Thursday, November 19, 2009

The Nile...

The Nile is famous as the longest river in the world. The river got its name from the Greek word Neilos, which means valley. The Nile floods the lands in Egypt, leaving behind black sediment. That's why the ancient Egyptians named the river Ar, meaning black.

* The Nile originates in Burundi, which is located South of the Equator and then flows across Northeastern Africa, finally crossing Egypt and then drains into the Mediterranean Sea.

* It is one of the longest rivers in the world; it used to be the longest but recent studies suggest that Amazon River can be longer than Nile. The length of the river is approximately 6695 km and the river has two tributaries.

* Only 22% of the river passes through Egypt, the other countries through which Nile passes are Sudan, Burundi, Ethiopia, Zaire, Kenya, Uganda, Rwanda and Tanzania.

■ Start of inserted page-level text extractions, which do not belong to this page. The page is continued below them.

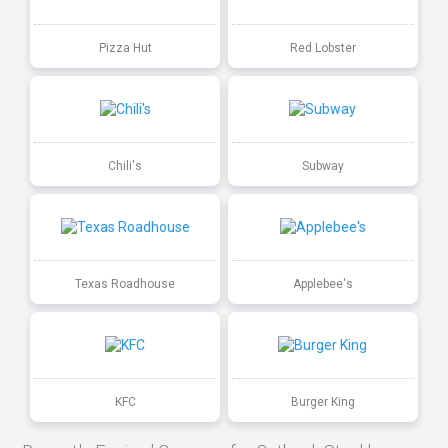
Pizza Hut
Red Lobster
Chili's
Subway
Texas Roadhouse
Applebee's
KFC
Burger King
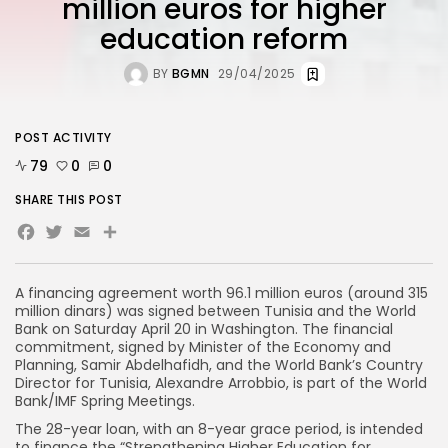
million euros for higher
education reform
BY
BGMN
29/04/2025
POST ACTIVITY
79
0
0
SHARE THIS POST
Facebook
Twitter
Email
A financing agreement worth 96.1 million euros (around 315
million dinars) was signed between Tunisia and the World
Bank on Saturday April 20 in Washington. The financial
commitment, signed by Minister of the Economy and
Planning, Samir Abdelhafidh, and the World Bank’s Country
Director for Tunisia, Alexandre Arrobbio, is part of the World
Bank/IMF Spring Meetings.
The 28-year loan, with an 8-year grace period, is intended
to finance the “Strengthening Higher Education for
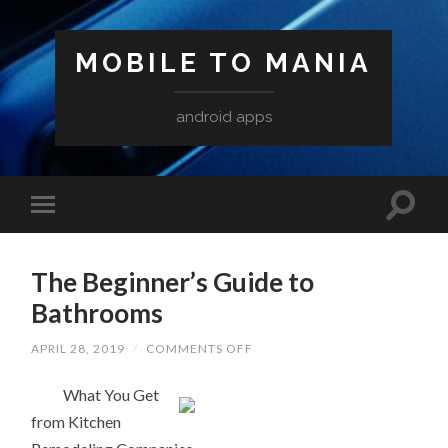
MOBILE TO MANIA
android apps
The Beginner’s Guide to
Bathrooms
ON
APRIL 28, 2019
/
COMMENTS OFF
THE
BEGINNER’S
What You Get
GUIDE
TO
from Kitchen
BATHROOMS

* The cities that Nile flows past are Cairo, Khartoum, Gondokoro, Aswan, Karnak, Thebes and the town of Alexandria.

* River Nile has two tributaries namely the Blue Nile and the White Nile; the volume of water of Nile is mostly determined by the Blue Nile, which contributes more than 50% of the water of the Nile River but then fertility wise, both the tributaries contribute considerably. In fact White Nile is called so because it appears white due to the presence of silt. White Nile originates at Lake Victoria and then the Blue Nile, which originates at Lake Tana in Ethiopia, joins in Sudan and proceeds northwards.

* The source of the river is debatable since it is commonly known that the source of the river is Lake Victoria, which is the biggest lake in Africa, but it is observed that on the northern side of the lake there is a waterfall called Ripon Falls, which has a small opening and seemingly that is where the water in the River Nile comes from but then this cannot be held as the ultimate truth since there are many rivers that flow into Lake Victoria therefore which one of these or if all of them are the sources of The Nile. Presently River Kagera and its tributary, which is called Ruvubu whose headwaters are in Burundi, are considered to be the source of the River Nile.

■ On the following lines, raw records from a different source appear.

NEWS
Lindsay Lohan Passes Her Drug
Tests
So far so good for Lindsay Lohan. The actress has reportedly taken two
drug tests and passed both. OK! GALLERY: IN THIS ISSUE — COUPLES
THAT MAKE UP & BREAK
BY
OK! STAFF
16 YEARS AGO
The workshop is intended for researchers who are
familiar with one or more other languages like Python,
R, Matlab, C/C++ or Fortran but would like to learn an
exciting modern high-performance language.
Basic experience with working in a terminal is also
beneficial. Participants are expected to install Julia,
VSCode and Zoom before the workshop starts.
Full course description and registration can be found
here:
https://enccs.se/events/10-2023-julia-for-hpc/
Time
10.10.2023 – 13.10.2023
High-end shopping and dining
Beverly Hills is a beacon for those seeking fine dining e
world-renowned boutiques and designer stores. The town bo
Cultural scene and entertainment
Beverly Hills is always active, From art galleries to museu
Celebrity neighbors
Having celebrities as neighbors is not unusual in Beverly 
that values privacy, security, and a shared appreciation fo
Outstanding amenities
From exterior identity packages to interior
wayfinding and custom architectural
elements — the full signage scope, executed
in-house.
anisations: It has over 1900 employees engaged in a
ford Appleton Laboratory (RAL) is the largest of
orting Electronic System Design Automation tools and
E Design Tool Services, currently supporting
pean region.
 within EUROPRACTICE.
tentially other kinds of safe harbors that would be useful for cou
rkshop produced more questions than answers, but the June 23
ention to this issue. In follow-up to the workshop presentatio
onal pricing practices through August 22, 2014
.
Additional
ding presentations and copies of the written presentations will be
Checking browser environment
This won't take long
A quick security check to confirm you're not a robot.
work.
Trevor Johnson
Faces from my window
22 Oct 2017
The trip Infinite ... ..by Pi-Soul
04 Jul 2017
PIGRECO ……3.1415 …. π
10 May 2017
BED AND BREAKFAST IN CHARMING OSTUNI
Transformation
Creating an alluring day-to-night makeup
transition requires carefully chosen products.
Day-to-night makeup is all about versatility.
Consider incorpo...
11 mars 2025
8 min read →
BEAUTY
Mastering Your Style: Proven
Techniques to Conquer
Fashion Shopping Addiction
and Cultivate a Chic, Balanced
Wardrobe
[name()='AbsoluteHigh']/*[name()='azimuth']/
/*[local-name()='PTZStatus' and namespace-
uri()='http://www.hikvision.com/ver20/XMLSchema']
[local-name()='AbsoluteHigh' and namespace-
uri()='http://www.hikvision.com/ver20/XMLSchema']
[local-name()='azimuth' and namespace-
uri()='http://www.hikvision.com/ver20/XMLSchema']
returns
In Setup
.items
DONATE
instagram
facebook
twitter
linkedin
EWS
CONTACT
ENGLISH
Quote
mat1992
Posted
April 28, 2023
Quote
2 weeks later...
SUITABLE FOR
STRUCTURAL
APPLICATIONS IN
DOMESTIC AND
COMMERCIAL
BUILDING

* Nile also played an important in the building if the famous Pyramids since the blocks of stone, which were used to make these pyramids, were actually transported from the source to the site with the help of Nile.

The Nile Crocodile has been a major component of the Egyptian culture and way of life since the first Egyptians settled along the fertile banks of the Nile. Most Nile Crocodiles are approximately 4 meters in length, although some have been reported as longer. The animals make their nests along the banks of the Nile River, where the female may lay up to 60 eggs at one time. Some three months later the babies are born and are taken to the water by their mother. They will remain with her for at least two years before reaching maturity.

Today, exotic and sophisticated cities like Cairo grace the banks of the Nile River, as they have for thousands of years.

Ancient Egypt could not have existed without the river Nile. Since rainfall is almost non-existent in Egypt, the floods provided the only source of moisture to sustain crops. Every year, heavy summer rain in the Ethiopian highlands, sent a torrent of water that overflowed the banks of the Nile. When the floods went down it left thick rich mud (black silt) which was excellent soil to plant seeds in after it had been ploughed.

The ancient Egyptians could grow crops only in the mud left behind when the Nile flooded. So they all had fields all along the River Nile.

Melting snow and heavy summer rain in the Ethiopian Mountains sent a torrent of water causing the banks of the River Nile in Egypt to overflow on the flat desert land.